I’ve realised that just like with running, unless I put one foot in front of the other the movement will not happen and the rewards will never come. I have at last taken my work seriously, got extremely honest about self-sabotage and made myself accountable. It’s paying off.
A 2015 highlight has been being a finalist for the 2016 Aesthetica Creative Writing Award. Having always been one for swooning about Aesthetica’s beautifully expressed production values I felt it was a creative institution that was light years away rather than within reach. Then I wrote something that I sensed might have a shot so I sent it in as part of my ‘why not?’ philosophy. The worse that could happen was that it got rejected and, somewhat weirdly, I’ve got kind of hooked on rejections this year, so even that didn’t seem like too bad of a prospect.

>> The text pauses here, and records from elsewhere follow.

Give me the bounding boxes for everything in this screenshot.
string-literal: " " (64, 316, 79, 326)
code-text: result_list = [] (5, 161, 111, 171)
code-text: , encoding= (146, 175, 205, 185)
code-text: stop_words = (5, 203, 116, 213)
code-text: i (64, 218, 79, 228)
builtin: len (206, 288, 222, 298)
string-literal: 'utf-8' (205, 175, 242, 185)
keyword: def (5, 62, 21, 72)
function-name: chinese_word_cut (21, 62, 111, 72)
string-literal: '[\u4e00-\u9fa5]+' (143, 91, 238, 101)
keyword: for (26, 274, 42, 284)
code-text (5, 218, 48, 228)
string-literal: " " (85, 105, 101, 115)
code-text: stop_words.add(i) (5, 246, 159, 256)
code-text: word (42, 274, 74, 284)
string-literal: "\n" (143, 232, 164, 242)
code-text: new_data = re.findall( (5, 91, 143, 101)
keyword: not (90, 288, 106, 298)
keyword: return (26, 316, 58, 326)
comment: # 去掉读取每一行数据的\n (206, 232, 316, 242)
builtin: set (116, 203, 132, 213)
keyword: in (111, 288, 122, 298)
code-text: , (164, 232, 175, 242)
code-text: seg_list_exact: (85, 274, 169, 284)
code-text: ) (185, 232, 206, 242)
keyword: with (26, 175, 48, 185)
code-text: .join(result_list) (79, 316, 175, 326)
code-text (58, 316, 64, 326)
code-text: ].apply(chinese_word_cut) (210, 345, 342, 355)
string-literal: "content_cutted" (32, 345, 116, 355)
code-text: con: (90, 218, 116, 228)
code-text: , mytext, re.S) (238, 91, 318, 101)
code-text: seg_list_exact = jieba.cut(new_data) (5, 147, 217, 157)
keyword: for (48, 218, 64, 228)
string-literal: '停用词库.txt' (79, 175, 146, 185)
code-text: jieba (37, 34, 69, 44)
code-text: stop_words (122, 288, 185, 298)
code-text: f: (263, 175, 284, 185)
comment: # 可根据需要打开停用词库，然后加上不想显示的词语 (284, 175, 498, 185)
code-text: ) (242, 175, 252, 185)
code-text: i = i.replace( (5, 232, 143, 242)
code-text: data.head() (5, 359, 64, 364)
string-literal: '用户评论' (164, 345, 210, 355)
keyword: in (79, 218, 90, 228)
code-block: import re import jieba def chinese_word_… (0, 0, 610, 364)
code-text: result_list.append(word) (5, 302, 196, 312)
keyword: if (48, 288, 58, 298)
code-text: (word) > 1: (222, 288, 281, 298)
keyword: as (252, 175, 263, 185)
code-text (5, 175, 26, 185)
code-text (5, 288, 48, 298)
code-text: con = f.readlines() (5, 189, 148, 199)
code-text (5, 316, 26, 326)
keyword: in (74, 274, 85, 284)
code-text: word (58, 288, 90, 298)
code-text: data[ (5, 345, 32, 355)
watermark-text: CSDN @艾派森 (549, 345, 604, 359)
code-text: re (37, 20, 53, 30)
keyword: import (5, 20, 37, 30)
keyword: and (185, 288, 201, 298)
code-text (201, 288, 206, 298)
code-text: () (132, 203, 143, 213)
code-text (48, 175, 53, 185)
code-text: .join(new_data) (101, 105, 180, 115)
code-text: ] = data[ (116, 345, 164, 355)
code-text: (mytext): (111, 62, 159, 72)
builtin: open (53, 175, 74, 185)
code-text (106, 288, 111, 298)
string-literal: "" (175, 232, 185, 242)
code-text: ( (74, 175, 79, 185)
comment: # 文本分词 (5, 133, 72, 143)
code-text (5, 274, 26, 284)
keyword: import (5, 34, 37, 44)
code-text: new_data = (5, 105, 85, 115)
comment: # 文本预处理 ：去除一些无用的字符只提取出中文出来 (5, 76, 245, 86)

As the Goddess Brene Brown says, ‘when we lose our tolerance to be vulnerable, joy becomes foreboding’. I keep my tolerance to vulnerability close to my heart and say I’m OK with failing these days; I’m just no longer OK with not trying.
I wrote the Aesthetica deadline in my writing diary and fully expected to be pitching the story elsewhere in hopes of publication come December.
Then, in late November I received an email to say I was a finalist.
Then, in early December I received another (really lovely) email to say I didn’t win.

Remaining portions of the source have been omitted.